Friday, 9 March 2012

Creating 2D animations using Inkscape

Balls Abound contains a number of animated elements. I used Inkscape to hand render each of the elements below.

Flame Crab Idle Crab Walk
Pelican Flight

Each of the above animations contains at least 2 keyframes that were hand drawn using Inkscape. Inkscape provides a function for creating an interpolated series of shapes that morph from a start shape to an end shape.
Start and end shapes

Using this function you can select shapes from your key frames as start and end shapes, and interpolate between them to create a series of intermediary shapes.
Straight interpolation, left to right, no exponent

This set of shapes will define the frames of your 2D animation. There are some drawbacks to this unfortunately. You will be given back a group of objects that needs to be separated out into layers. If you want to interpolate between two objects with gradient fills you have some work ahead as well.
Gradient fills don't interpolate properly

Solid fills do fortunately interpolate, if you require that.
Solid fills do interpolate correctly

I like to separate each of my animated frames onto it's own layer, and use a dummy layer to hold a rectangle that will be my export viewport. This way I can select the viewport rectangle, hide the dummy layer, and then export the animated frame images by simply turning on the desired layer and exporting. There are likely better tools out there for this, Inkscape is very labour intensive. I'm sure this could be scripted in Inkscape as well, but haven't bother to look into it. You will need to repeat the interpolate process for each shape in your key frames, and gradient fills don't interpolate with the shape, so you will be hand tweaking fills on each frame for each shape. But the end result can be very good if you are ready to invest the time.

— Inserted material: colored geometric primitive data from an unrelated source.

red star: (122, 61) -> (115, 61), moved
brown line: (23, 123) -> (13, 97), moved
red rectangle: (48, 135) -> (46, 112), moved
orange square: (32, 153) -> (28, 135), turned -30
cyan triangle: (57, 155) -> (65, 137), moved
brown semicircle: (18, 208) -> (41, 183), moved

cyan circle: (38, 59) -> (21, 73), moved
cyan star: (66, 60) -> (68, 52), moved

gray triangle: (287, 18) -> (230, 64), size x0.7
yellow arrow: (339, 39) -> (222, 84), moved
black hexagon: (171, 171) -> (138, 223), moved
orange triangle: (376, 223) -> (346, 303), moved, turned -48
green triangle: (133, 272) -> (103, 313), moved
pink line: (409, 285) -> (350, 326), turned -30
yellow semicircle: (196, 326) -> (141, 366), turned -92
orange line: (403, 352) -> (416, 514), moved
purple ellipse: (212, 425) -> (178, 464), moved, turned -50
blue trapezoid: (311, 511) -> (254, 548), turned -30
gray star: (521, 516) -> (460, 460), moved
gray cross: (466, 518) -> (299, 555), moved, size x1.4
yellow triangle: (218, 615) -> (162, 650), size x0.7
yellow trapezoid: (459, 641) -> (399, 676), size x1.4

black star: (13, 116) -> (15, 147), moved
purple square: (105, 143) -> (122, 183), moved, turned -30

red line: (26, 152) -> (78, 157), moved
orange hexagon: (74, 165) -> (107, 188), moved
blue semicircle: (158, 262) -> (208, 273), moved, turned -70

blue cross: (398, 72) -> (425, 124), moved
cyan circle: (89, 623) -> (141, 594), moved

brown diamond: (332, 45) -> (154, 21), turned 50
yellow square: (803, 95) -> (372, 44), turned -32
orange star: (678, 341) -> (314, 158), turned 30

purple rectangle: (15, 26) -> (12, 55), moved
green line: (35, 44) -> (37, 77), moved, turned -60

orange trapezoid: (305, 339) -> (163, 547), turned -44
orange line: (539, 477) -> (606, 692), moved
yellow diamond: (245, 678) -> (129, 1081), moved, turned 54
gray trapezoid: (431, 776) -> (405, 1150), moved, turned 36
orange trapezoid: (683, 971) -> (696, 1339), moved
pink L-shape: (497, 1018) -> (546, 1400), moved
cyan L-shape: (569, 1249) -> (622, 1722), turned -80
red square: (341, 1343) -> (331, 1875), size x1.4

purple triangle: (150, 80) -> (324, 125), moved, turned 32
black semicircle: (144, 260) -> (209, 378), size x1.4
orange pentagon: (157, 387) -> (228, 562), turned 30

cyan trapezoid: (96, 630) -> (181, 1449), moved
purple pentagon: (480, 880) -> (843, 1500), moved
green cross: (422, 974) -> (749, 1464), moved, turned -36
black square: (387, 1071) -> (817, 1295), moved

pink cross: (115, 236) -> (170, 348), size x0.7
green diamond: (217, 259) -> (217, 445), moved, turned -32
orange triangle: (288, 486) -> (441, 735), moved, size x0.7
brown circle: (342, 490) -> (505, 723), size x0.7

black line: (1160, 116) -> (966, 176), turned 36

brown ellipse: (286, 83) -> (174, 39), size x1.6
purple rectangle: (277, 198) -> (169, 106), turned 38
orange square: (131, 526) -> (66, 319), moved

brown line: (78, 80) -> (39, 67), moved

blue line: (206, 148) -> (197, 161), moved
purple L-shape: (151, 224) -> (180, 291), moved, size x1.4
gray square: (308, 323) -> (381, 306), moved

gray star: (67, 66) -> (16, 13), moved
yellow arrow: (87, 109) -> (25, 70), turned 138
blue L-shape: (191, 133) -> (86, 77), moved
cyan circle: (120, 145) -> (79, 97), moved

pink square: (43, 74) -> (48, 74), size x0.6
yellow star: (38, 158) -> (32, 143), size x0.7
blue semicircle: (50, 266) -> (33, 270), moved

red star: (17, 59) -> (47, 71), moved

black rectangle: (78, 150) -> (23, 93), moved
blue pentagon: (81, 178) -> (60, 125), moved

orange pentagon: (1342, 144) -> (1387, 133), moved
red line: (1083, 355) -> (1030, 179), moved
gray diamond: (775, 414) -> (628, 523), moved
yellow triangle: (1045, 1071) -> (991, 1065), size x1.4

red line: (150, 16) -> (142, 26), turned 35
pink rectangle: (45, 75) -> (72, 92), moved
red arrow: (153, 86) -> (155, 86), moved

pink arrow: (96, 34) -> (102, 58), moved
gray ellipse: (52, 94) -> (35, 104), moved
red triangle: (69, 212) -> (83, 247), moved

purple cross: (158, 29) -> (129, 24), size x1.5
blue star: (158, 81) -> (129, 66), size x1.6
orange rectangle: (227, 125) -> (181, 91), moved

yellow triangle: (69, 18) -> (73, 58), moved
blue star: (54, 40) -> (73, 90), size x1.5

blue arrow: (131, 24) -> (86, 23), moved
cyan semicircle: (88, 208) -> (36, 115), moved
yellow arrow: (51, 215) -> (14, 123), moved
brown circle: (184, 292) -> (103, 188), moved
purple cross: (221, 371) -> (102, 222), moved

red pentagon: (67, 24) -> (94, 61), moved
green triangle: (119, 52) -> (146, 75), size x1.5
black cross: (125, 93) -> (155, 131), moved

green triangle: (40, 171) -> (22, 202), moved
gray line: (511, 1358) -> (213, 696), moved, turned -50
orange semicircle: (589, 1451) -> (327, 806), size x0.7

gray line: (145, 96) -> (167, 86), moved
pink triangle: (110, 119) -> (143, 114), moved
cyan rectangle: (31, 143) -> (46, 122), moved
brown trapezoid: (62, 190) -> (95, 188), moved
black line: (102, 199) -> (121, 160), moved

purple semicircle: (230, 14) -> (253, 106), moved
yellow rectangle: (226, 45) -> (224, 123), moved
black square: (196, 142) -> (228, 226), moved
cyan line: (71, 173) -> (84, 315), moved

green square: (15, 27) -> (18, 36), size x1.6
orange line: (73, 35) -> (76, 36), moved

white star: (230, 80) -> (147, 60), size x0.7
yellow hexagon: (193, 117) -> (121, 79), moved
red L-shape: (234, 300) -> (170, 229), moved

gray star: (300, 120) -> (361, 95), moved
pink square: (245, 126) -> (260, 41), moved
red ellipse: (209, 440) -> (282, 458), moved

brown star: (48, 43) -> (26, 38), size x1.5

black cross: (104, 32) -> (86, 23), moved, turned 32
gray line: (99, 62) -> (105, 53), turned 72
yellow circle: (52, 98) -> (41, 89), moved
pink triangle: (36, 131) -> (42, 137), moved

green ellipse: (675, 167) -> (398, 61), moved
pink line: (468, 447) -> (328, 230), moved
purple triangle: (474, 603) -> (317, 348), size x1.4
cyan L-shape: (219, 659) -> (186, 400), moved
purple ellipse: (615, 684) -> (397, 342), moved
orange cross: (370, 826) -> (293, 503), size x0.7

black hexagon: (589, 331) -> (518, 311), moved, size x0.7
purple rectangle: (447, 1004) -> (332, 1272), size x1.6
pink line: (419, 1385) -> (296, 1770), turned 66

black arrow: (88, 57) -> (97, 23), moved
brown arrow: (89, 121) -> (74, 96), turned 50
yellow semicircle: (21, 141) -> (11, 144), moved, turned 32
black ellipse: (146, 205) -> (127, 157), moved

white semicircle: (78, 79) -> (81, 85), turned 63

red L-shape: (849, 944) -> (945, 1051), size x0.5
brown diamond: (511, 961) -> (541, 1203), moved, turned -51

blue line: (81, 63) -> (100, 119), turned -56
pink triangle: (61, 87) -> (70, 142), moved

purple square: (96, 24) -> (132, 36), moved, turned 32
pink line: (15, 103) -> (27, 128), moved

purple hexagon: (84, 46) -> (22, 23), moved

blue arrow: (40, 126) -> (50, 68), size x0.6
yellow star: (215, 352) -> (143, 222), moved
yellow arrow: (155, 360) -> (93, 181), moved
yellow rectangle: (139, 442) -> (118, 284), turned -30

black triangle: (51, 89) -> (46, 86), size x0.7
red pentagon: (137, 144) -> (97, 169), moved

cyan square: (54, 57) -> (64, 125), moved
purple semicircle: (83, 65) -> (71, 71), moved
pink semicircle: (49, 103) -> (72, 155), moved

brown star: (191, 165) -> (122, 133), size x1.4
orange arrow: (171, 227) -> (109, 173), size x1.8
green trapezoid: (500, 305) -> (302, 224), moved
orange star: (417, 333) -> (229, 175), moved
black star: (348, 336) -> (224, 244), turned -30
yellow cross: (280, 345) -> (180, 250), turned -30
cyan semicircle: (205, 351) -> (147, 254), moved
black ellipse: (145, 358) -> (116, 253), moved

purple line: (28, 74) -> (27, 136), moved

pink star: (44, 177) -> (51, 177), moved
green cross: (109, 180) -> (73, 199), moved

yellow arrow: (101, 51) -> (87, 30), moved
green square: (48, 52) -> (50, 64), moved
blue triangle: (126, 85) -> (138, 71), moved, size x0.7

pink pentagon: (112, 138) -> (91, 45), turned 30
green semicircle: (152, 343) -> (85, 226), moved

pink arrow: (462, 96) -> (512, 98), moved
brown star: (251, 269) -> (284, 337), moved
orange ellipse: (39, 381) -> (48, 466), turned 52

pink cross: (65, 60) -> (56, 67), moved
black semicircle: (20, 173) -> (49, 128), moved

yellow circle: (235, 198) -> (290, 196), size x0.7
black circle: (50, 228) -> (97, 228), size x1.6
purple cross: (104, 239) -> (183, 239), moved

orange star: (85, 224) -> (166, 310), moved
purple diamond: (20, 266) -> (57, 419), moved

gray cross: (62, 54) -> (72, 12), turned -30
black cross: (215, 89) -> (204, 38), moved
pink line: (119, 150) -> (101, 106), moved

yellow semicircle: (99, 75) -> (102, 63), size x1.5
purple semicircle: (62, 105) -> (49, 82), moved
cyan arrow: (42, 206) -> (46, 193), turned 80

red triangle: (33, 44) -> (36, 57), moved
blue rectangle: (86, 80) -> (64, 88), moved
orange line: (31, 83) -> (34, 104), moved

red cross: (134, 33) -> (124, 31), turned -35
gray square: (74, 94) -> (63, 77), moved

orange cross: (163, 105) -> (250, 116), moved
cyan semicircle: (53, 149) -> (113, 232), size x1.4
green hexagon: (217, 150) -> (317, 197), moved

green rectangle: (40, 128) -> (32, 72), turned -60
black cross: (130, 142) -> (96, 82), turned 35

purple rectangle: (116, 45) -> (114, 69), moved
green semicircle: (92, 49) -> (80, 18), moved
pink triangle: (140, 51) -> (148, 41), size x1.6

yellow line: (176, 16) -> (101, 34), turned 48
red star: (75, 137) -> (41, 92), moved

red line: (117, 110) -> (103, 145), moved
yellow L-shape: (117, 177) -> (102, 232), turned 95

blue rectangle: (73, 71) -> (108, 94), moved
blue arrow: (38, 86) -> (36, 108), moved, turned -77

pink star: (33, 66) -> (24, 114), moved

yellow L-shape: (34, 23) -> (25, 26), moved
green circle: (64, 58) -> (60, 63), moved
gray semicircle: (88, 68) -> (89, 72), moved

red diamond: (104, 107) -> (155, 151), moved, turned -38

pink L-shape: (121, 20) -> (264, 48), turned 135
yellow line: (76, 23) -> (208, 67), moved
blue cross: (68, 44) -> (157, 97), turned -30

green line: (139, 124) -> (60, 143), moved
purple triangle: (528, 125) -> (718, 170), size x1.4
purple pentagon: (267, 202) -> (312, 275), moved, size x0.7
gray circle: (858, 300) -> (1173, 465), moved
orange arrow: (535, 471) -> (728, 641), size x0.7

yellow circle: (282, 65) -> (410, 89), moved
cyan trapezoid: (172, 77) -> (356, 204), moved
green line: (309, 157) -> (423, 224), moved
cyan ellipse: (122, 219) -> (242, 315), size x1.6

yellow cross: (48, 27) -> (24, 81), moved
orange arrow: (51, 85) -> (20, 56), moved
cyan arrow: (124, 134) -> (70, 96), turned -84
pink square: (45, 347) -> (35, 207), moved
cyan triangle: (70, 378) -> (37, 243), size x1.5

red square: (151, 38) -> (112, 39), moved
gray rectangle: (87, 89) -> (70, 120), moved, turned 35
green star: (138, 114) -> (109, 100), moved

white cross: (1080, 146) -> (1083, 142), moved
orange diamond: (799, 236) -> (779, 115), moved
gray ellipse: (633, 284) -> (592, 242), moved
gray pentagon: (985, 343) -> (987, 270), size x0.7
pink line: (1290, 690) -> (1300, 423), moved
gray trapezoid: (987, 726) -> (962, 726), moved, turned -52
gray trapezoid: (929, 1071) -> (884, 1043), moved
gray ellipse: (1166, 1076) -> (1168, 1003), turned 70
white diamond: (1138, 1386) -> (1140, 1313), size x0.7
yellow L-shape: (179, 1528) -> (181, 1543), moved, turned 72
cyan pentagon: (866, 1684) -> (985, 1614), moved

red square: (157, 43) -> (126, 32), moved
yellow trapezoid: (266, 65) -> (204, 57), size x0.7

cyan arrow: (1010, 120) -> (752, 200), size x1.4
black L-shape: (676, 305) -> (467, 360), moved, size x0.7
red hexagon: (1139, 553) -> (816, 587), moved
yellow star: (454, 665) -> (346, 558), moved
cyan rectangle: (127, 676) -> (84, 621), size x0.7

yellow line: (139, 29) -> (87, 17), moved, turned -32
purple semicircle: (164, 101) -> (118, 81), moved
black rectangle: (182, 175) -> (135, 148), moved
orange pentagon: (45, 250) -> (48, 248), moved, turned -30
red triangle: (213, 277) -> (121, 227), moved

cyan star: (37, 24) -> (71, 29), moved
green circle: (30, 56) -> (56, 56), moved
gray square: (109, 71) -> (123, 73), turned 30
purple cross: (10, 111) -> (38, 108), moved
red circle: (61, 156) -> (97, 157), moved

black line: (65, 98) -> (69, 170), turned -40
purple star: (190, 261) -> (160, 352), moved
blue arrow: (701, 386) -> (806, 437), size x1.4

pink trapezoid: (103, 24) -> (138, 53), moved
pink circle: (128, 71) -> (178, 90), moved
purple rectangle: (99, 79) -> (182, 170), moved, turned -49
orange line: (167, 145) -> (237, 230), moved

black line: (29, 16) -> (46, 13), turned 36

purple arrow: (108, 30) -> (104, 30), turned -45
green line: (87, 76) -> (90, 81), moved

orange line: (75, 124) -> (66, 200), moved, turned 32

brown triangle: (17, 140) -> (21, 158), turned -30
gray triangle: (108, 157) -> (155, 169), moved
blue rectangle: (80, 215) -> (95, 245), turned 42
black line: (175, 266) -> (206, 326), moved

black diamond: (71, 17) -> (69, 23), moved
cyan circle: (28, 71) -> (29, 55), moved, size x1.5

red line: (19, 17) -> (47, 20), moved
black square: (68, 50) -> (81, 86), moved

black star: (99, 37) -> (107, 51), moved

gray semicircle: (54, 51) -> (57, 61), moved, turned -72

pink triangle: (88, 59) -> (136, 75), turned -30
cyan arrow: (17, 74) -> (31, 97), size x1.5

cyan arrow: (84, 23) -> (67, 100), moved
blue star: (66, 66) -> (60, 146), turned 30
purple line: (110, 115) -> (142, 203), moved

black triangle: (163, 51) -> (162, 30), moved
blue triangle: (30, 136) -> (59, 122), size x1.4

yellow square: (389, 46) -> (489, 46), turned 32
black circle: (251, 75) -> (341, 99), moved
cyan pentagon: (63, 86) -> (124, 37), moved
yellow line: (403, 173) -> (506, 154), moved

The pelican animation made use of the exponent feature in Inkscape's interpolate function. When interpolating between two shapes you can set an exponent which will create an easing function. The size of the exponent determines the amount of easing.
Exponent = 1, leftmost shape selected first

The order in which you select the two end points of your interpolation determines which end the easing occurs.
Exponent = 1, rightmost shape selected first

The easing on the extremes of the pelicans flap are baked into the animated frames, this allows the animation to be run at a constant frame rate in the game, but still appear as natural flight.

The torch animation uses a bunch of code to alter the timing of four distinct stages of the flame animation that run in an endless loop. The smoke emitted from the torches is synchronized with the flickering of the flames. Other properties of the flame animation, including the lighting, are affected by the Perlin noise function. Perlin noise with the right inputs can produce output that flickers very much like fire.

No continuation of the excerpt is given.